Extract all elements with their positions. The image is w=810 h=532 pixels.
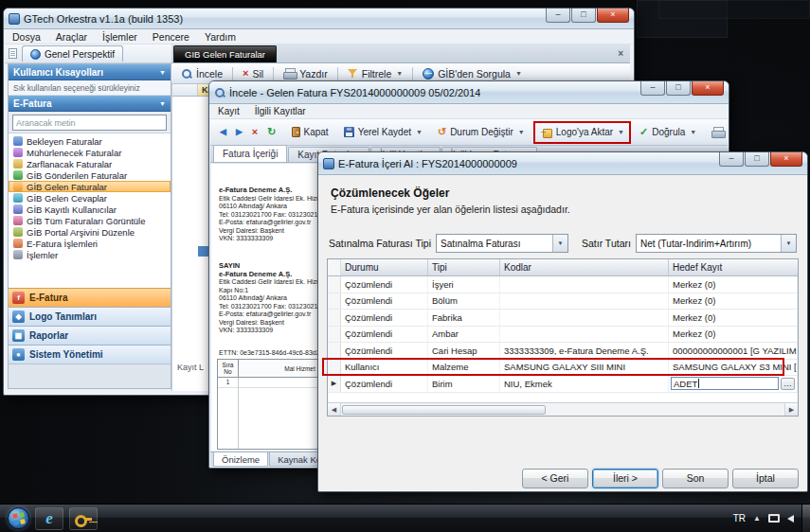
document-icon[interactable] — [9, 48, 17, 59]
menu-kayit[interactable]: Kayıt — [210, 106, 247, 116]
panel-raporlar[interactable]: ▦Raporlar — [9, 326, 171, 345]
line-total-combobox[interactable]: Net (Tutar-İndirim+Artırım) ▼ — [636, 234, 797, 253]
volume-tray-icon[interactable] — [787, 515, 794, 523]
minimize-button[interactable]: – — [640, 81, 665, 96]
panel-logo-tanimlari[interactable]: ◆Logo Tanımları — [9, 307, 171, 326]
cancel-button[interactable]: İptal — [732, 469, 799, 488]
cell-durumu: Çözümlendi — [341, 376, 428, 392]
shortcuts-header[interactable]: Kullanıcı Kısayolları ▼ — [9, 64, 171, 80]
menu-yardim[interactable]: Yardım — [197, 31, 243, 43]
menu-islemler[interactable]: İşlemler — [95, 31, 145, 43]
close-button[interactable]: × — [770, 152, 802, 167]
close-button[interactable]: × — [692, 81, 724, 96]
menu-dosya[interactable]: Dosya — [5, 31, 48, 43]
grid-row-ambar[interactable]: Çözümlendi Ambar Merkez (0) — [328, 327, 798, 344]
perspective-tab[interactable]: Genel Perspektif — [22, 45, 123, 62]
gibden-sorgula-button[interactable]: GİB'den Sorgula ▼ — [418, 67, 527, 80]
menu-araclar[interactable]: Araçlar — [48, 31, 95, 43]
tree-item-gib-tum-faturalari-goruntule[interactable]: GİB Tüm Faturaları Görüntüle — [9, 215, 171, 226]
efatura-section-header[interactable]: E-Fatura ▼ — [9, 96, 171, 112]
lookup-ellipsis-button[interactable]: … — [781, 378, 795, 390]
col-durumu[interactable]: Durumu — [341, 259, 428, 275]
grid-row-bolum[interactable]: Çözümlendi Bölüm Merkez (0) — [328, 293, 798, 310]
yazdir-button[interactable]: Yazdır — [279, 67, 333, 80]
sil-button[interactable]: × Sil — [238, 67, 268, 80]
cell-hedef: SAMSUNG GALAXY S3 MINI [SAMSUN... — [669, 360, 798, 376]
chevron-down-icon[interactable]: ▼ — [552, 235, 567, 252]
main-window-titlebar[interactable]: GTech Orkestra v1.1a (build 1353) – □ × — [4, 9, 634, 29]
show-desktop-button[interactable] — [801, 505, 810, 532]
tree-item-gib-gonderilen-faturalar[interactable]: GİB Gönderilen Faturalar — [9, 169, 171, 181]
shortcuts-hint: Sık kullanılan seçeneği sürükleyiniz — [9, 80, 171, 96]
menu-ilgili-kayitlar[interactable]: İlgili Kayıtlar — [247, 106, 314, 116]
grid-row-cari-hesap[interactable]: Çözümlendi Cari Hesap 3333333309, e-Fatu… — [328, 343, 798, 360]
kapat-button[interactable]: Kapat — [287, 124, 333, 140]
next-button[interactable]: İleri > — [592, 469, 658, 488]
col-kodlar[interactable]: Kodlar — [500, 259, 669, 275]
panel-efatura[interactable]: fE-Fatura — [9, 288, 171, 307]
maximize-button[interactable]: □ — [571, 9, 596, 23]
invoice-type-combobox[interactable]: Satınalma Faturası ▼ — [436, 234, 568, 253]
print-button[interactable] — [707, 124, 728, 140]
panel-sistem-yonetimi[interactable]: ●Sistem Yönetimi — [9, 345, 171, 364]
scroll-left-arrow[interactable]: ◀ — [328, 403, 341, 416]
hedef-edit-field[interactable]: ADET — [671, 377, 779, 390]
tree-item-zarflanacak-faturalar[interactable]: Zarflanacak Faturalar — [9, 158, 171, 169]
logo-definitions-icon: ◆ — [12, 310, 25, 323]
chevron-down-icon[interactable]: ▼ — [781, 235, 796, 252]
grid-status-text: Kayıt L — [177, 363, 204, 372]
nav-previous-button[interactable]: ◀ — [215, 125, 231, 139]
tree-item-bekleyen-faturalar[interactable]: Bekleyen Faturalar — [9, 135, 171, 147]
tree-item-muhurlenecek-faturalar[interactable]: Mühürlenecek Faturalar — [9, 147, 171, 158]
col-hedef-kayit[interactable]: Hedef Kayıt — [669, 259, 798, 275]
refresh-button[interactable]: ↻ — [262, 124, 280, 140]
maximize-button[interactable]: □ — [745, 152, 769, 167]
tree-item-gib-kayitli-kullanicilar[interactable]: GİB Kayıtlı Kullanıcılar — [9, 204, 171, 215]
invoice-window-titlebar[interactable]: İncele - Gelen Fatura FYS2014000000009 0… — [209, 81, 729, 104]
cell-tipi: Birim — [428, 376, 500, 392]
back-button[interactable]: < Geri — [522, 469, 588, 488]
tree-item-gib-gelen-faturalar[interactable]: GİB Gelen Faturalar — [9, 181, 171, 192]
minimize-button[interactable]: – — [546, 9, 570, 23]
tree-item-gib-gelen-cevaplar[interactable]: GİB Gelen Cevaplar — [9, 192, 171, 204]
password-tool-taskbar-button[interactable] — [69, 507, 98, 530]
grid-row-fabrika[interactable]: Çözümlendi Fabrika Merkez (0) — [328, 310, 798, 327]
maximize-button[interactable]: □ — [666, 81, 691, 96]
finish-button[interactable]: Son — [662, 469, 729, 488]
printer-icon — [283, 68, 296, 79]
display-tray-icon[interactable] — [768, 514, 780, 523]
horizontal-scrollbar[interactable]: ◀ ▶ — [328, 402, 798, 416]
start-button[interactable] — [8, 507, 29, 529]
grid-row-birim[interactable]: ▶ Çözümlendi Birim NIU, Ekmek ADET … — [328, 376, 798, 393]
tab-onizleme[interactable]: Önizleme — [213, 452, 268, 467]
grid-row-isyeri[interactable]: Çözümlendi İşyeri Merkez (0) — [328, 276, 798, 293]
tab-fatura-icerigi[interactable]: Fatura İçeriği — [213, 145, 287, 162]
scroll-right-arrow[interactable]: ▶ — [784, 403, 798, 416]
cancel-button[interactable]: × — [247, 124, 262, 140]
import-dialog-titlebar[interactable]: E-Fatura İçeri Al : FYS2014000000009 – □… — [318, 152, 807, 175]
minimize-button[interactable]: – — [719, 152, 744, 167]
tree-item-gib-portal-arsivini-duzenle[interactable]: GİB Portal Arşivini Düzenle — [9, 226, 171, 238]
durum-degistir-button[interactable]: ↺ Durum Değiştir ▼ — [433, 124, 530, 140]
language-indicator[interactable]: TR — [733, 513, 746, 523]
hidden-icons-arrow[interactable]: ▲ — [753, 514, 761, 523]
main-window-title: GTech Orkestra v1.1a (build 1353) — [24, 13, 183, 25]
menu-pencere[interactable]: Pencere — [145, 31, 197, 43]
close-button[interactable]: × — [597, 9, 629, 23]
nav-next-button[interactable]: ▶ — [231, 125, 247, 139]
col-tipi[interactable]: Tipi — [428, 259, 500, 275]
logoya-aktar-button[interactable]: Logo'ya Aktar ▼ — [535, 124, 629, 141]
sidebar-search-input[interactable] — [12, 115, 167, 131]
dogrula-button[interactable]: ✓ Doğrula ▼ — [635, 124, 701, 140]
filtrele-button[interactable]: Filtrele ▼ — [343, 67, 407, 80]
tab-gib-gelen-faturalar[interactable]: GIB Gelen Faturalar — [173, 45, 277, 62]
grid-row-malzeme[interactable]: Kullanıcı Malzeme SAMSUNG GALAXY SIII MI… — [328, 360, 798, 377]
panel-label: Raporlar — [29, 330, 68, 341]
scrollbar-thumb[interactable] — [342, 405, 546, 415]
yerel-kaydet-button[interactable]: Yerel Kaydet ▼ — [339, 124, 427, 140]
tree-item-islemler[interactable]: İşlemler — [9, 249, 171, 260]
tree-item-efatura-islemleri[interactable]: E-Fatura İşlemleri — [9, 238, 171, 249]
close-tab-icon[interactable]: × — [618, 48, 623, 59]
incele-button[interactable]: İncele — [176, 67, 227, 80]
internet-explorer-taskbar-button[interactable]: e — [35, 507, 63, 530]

> **Directions for this task**
Find the string "main" in the listing and return every line that holds it.

> **Result of the task**
main-window-titlebar[interactable]: GTech Orkestra v1.1a (build 1353) – □ × — [4, 9, 634, 29]
main-window-title: GTech Orkestra v1.1a (build 1353) — [24, 13, 183, 25]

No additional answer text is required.